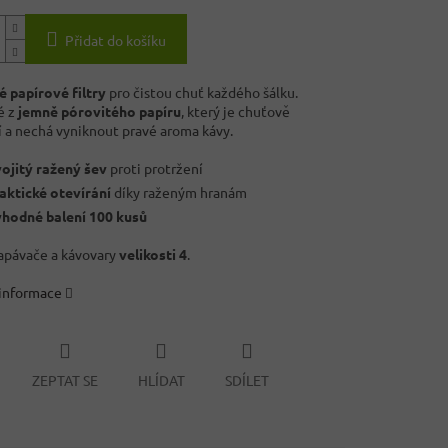
Přidat do košíku
 papírové filtry
pro čistou chuť každého šálku.
é z
jemně pórovitého papíru
, který je chuťově
í a nechá vyniknout pravé aroma kávy.
ojitý ražený šev
proti protržení
aktické otevírání
díky raženým hranám
hodné balení 100 kusů
apávače a kávovary
velikosti 4
.
 informace
ZEPTAT SE
HLÍDAT
SDÍLET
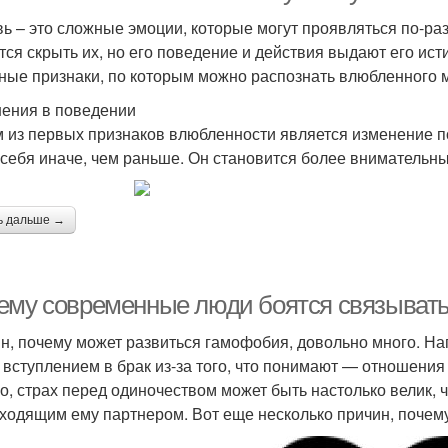
ь – это сложные эмоции, которые могут проявляться по-ра
тся скрыть их, но его поведение и действия выдают его ист
ные признаки, по которым можно распознать влюбленного 
ения в поведении
 из первых признаков влюбленности является изменение п
 себя иначе, чем раньше. Он становится более внимательн
ь дальше →
ему современные люди боятся связывать
н, почему может развиться гамофобия, довольно много. Н
 вступлением в брак из-за того, что понимают — отношени
о, страх перед одиночеством может быть настолько велик, ч
ходящим ему партнером. Вот еще несколько причин, почему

§ **Task statement**
Pick out and copy the lines of the entries that hold the string "может".

§ **Response below**
н, почему может развиться гамофобия, довольно много. Н
о, страх перед одиночеством может быть настолько велик, ч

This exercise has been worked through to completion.